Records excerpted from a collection
—————
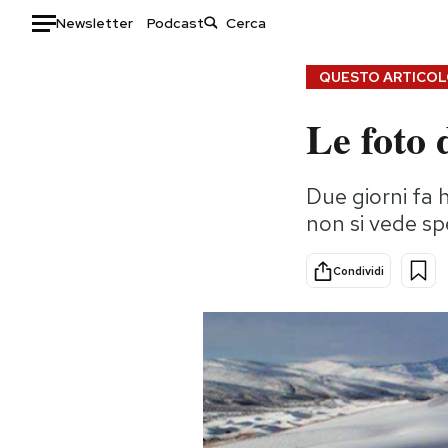
Newsletter
Podcast
Auto
QUESTO ARTICOLO
Le foto 
HOME
Italia
Moda
Due giorni fa 
Mondo
Libri
non si vede spe
Politica
Consumismi
Tecnologia
Storie/Idee
Condividi
Internet
Ok Boomer!
Scienza
Media
Cultura
Europa
Economia
Altrecose
Sport
Mondiali calcio 2026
—————
Down to the last line, set down the data above exactly, and omit all images.

Output of the task
Newsletter
Podcast
Auto
QUESTO ARTICOLO
Le foto 
HOME
Italia
Moda
Due giorni fa 
Mondo
Libri
non si vede spe
Politica
Consumismi
Tecnologia
Storie/Idee
Condividi
Internet
Ok Boomer!
Scienza
Media
Cultura
Europa
Economia
Altrecose
Sport
Mondiali calcio 2026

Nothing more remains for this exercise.